* **Your instructions**: Return the data below exactly, but only from the line containing "La sociedad declara" through the line containing "VER INFORME AMPLIADO DE ADAPTA E", with both of those lines included.

* **Transcribed page contents**:
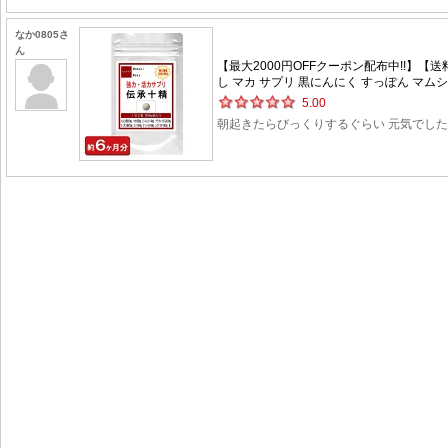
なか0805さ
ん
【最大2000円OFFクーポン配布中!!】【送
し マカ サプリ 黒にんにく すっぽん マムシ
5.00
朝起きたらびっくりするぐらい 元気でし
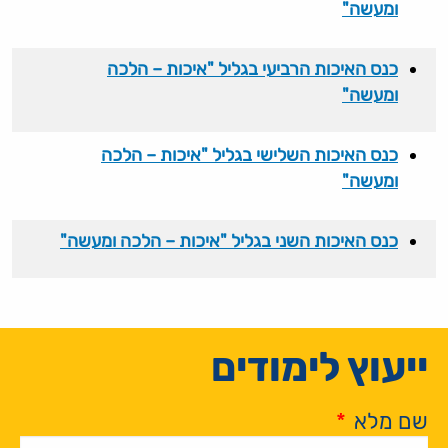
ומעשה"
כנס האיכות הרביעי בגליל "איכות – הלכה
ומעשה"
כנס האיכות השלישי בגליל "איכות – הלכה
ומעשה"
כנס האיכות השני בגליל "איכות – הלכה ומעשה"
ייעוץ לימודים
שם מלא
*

==

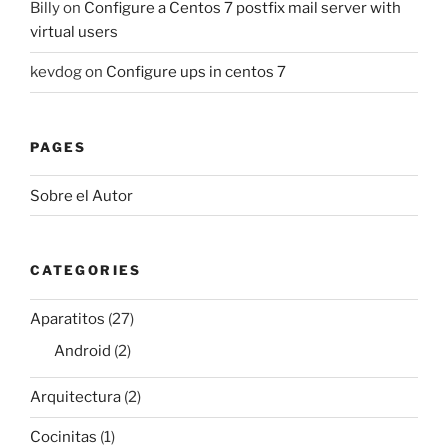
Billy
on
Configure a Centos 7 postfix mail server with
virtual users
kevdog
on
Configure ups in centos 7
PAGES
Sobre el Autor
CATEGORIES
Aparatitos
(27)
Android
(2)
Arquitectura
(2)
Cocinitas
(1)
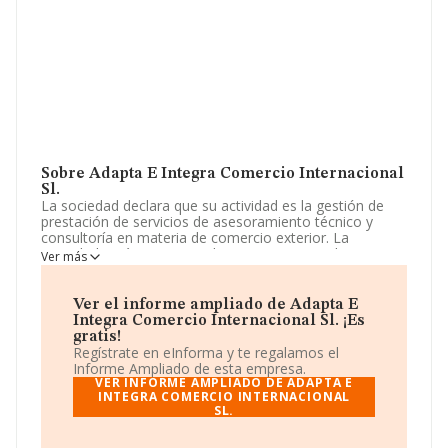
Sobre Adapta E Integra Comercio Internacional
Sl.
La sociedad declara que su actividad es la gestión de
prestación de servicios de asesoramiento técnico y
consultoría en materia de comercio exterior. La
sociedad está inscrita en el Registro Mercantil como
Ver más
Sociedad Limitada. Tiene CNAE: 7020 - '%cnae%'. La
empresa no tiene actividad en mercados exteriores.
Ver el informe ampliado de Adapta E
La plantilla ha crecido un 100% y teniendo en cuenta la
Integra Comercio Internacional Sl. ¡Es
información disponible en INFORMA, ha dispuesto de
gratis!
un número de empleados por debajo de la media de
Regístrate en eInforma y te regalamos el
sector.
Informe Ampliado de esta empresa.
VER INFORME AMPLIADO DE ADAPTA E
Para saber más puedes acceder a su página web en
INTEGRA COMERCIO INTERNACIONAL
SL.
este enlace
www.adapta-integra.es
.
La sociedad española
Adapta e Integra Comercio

...

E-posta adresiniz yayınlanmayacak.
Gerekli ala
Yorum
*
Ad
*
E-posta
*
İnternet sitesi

* **Exercise solution**:
La sociedad declara que su actividad es la gestión de
prestación de servicios de asesoramiento técnico y
consultoría en materia de comercio exterior. La
sociedad está inscrita en el Registro Mercantil como
Ver más
Sociedad Limitada. Tiene CNAE: 7020 - '%cnae%'. La
empresa no tiene actividad en mercados exteriores.
Ver el informe ampliado de Adapta E
La plantilla ha crecido un 100% y teniendo en cuenta la
Integra Comercio Internacional Sl. ¡Es
información disponible en INFORMA, ha dispuesto de
gratis!
un número de empleados por debajo de la media de
Regístrate en eInforma y te regalamos el
sector.
Informe Ampliado de esta empresa.
VER INFORME AMPLIADO DE ADAPTA E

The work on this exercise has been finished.